Glutamine is the most abundant amino acid in the human body and is a key fuel source for rapidly dividing human body cells, particularly in the immune system and intestinal lining.
From a medical perspective, abnormal glutamine levels can indicate metabolic diseases such as urea cycle disorders, over-training syndrome in athletes, or neurodegenerative disorders such as muscular dystrophy. Low glutamine levels may also indicate the presence of cancerous tumours, which frequently use glutamine as their primary energy source.
From a research perspective, glutamine is an essential energy source for growing human and animal cell cultures in flasks or dishes—the core of bio-manufacturing therapeutic proteins and viral vaccines. However, while too little glutamine is detrimental, so is too much, as excessive levels in a culture medium can generate toxic levels of ammonia.
“There’s a real need for medical, research and industry laboratories to be able to measure glutamine in a quick, economic and accurate manner,” says David Ackerley, Professor of Biotechnology in Victoria University of Wellington’s School of Biological Sciences, and leader of the team behind the research.
He says the ‘gold standard’ currently used for glutamine measurement involves expensive, specialised instruments which are unwieldy, and unsuited to the rapid turnaround of samples. As a consequence, many different companies offer enzymatic kits, which are simpler to use and far more cost-effective.
“All these existing kits require glutamine to be converted to glutamate before it can be measured. This means you also have to establish how much glutamate was in your starting sample, and then subtract that value from your measurements. These extra steps substantially increase the amount of error, as well as the likelihood of cross-sample contamination.”

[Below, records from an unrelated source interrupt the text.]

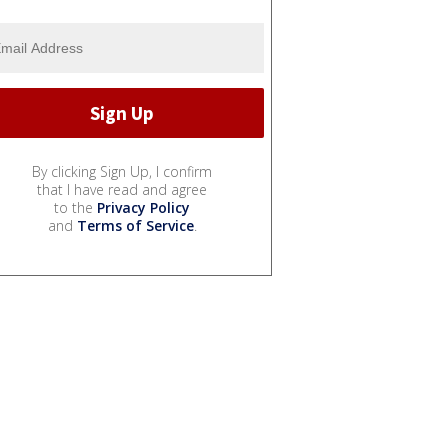
By clicking Sign Up, I confirm
that I have read and agree
to the
Privacy Policy
and
Terms of Service
.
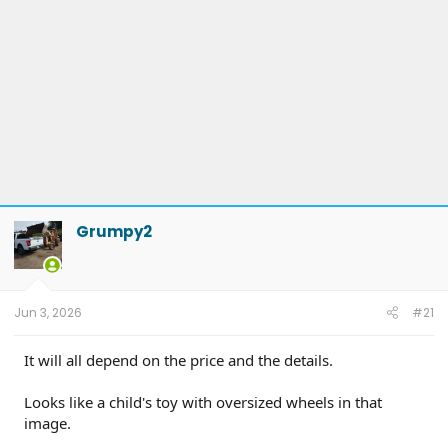
Grumpy2
Jun 3, 2026
#21
It will all depend on the price and the details.
Looks like a child's toy with oversized wheels in that
image.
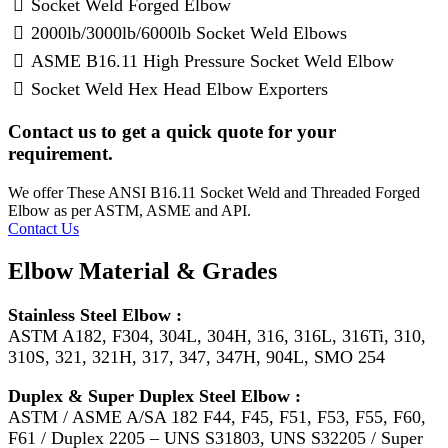
Socket Weld Forged Elbow
2000lb/3000lb/6000lb Socket Weld Elbows
ASME B16.11 High Pressure Socket Weld Elbow
Socket Weld Hex Head Elbow Exporters
Contact us to get a quick quote for your
requirement.
We offer These ANSI B16.11 Socket Weld and Threaded Forged
Elbow as per ASTM, ASME and API.
Contact Us
Elbow Material & Grades
Stainless Steel Elbow :
ASTM A182, F304, 304L, 304H, 316, 316L, 316Ti, 310,
310S, 321, 321H, 317, 347, 347H, 904L, SMO 254
Duplex & Super Duplex Steel Elbow :
ASTM / ASME A/SA 182 F44, F45, F51, F53, F55, F60,
F61 / Duplex 2205 – UNS S31803, UNS S32205 / Super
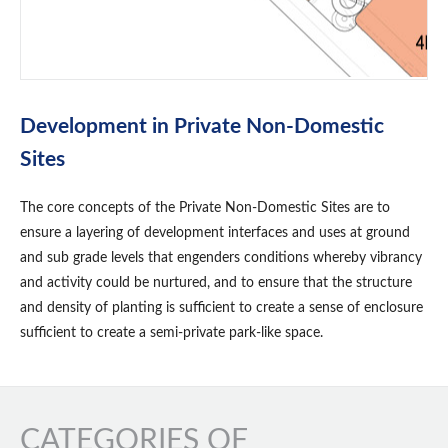
Development in Private Non-Domestic
Sites
The core concepts of the Private Non-Domestic Sites are to
ensure a layering of development interfaces and uses at ground
and sub grade levels that engenders conditions whereby vibrancy
and activity could be nurtured, and to ensure that the structure
and density of planting is sufficient to create a sense of enclosure
sufficient to create a semi-private park-like space.
CATEGORIES OF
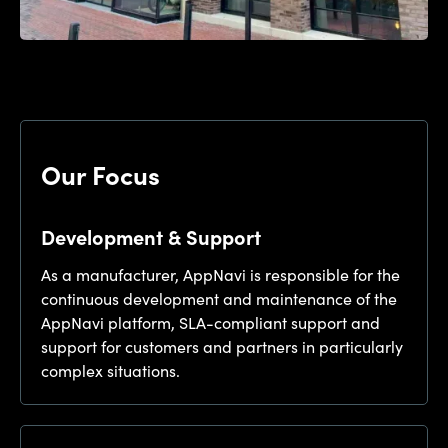
Our Focus
Development & Support
As a manufacturer, AppNavi is responsible for the
continuous development and maintenance of the
AppNavi platform, SLA-compliant support and
support for customers and partners in particularly
complex situations.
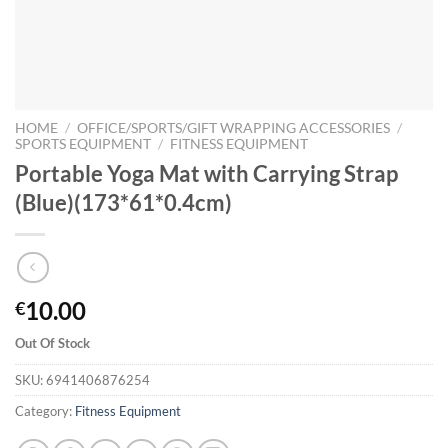
HOME
/
OFFICE/SPORTS/GIFT WRAPPING ACCESSORIES
/
SPORTS EQUIPMENT
/
FITNESS EQUIPMENT
Portable Yoga Mat with Carrying Strap
(Blue)(173*61*0.4cm)
10.00
€
Out Of Stock
SKU:
6941406876254
Category:
Fitness Equipment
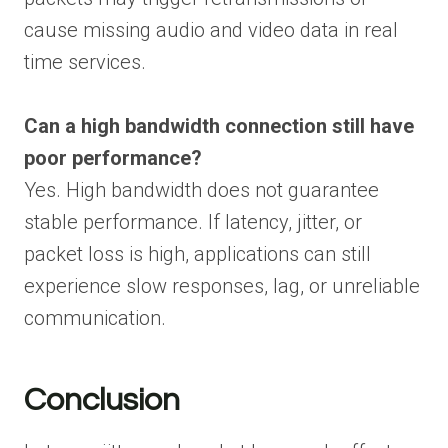
cause missing audio and video data in real
time services.
Can a high bandwidth connection still have
poor performance?
Yes. High bandwidth does not guarantee
stable performance. If latency, jitter, or
packet loss is high, applications can still
experience slow responses, lag, or unreliable
communication.
Conclusion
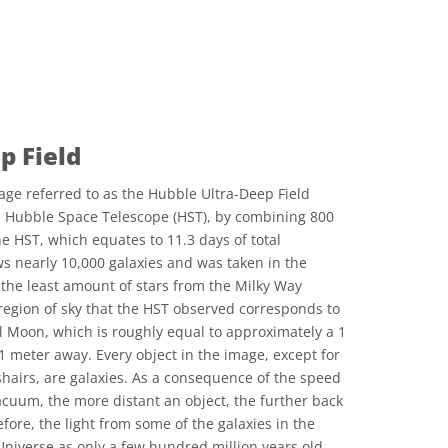
p Field
age referred to as the Hubble Ultra-Deep Field
e Hubble Space Telescope (HST), by combining 800
e HST, which equates to 11.3 days of total
s nearly 10,000 galaxies and was taken in the
h the least amount of stars from the Milky Way
e region of sky that the HST observed corresponds to
ll Moon, which is roughly equal to approximately a 1
1 meter away. Every object in the image, except for
shairs, are galaxies. As a consequence of the speed
vacuum, the more distant an object, the further back
fore, the light from some of the galaxies in the
iverse as only a few hundred million years old.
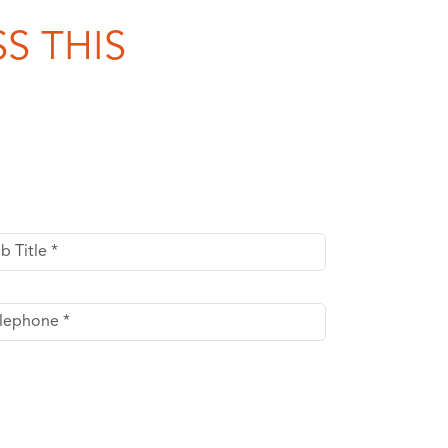
S THIS
Title
ephone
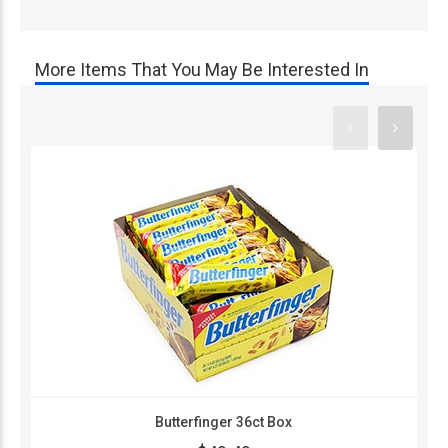
More Items That You May Be Interested In
Butterfinger 36ct Box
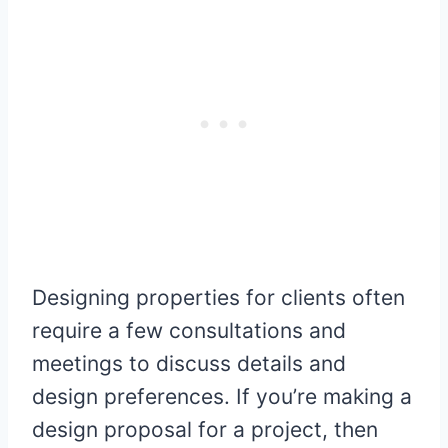
Designing properties for clients often
require a few consultations and
meetings to discuss details and
design preferences. If you’re making a
design proposal for a project, then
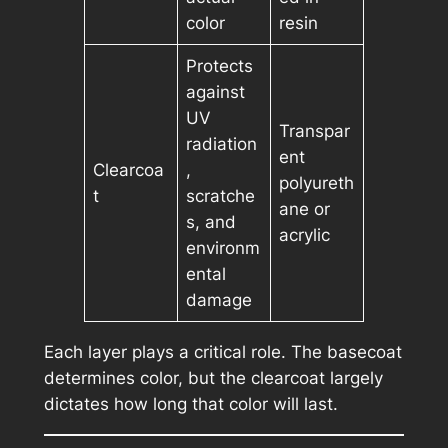
color
resin
Protects
against
UV
Transpar
radiation
ent
Clearcoa
,
polyureth
t
scratche
ane or
s, and
acrylic
environm
ental
damage
Each layer plays a critical role. The basecoat
determines color, but the clearcoat largely
dictates how long that color will last.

In contrast, David says his team has developed a proprietary enzymatic process that offers simple, direct measurement of glutamine across a diverse range of biological samples, including cell culture media and blood.
“Unlike other diagnostic kits, we are able to convert glutamine directly into a measurable product—eliminating the need for that second step to remove glutamate,” says David.
He says their technique involves direct conversion of glutamine into a detectable blue pigment that can be seen and measured using standard laboratory instrumentation. “Our test is faster, more sensitive and because the enzyme is stable, it doesn’t need to be transported in ice which translates to even more cost-savings.”
Alistair Brown, whose PhD thesis focused of the biotech applications of the enzyme, says that it’s the ability to get colour output from the blue pigment—“so that lab technicians can immediately see any reaction on a molecular scale”—that makes their invention unique and, ultimately, a commercialisable product.
“We approached Viclink and said ‘Hey, we’ve got this test we’re developing, we think it might have some commercial potential’,” says Alistair. “They jumped on board really quickly and not only provided us with additional funding so we could patent our intellectual property, they have also been investigating possible industry partners in New Zealand and overseas.”
He says the team is now focused on the product development of a glutamine sensing kit, so that they can manufacture and sell the kits directly to other laboratories.
David says that while it’s important to make research discoveries with a particular goal or problem in mind, this project proves that fundamental research also feeds the pipeline of new ideas with commercial potential. “Both fundamental and applied research are equally important for the University’s future commercialisation opportunities.
“We’re already working on how we can use our enzyme research in other areas—for example, we are working with Associate Professor Wayne Patrick to develop biosensors for New Zealand winemakers, while there’s also potential for our enzymes to be used in the development of a new class of antibiotic to combat the growing resistance to current antibiotics.”